Today was, as it has been of late, hot and humid. I holed up in my air conditioned study for a few hours (where I am now), but eventually started to go stir crazy. Luckily, the hubby had some plans to go out, so I tagged along. He even agreed to go food shopping at both Russo's – Italian, with fabulous produce – and Masse, which is an Armenian grocer. We loaded up with minimal complaints from the other half, probably because both places were air conditioned. Russo has great prices, so we loaded up on lovely, inexpensive vegetables and fruit, also some very nice breads.

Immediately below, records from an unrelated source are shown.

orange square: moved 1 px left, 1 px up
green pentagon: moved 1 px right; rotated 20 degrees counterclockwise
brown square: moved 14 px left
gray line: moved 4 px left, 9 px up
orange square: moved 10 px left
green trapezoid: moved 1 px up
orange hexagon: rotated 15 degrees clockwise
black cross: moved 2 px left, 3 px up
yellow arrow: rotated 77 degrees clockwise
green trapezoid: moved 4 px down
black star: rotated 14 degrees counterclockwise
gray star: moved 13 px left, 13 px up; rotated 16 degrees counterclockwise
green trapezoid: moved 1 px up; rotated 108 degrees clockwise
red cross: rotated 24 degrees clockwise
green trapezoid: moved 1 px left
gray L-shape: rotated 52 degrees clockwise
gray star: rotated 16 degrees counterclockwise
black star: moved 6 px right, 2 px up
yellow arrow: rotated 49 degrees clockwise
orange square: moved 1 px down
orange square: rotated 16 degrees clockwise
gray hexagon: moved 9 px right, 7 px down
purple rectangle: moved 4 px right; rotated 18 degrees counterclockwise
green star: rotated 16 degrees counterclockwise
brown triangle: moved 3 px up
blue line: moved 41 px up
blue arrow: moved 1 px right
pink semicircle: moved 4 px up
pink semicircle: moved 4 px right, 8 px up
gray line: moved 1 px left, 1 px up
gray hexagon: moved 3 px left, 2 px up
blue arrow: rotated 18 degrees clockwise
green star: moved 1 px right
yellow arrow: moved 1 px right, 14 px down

From there we went to Masse, which is an Armenian grocer. We were too tired and hot to cook, so we got felafel, baba ghanoush, pickled vegetables, feta cheese and a chick pea/spinach salad. We brought them home to serve for dinner. Since it hadn't rained, I decided to water the garden before I forgot. I walked to the side of the house, watering can in hand – and saw…
Tons of them! Red! Rich red! Ready to pick and eat right there. I watered, I picked, I danced into the house and showed them off to the hubby. He went, "Wow! Take a picture! Are there any more?" I led him outside (now, this is my husband, mind you) and he gaped in awe at my over-burdened tomato vines.
We brought the loot into the house, washed it off, and started the feast:
At the top left is tsatsiki (yogurt, cucumber, garlic dip which I made a day or two ago. To the right is half of one of the tomatoes, then to the right of that is the chick pea/spinach salad. At the bottom left is red-tinged picked turnip (great with falafel!), and to the right of that is hummos with roasted red pepper. We dipped our bread, ate our veggies and enjoyed ourselves immensely.
And, just for show, I took some pictures of the tomatoes, next to some of the other produce we got at Russo's. Awesome!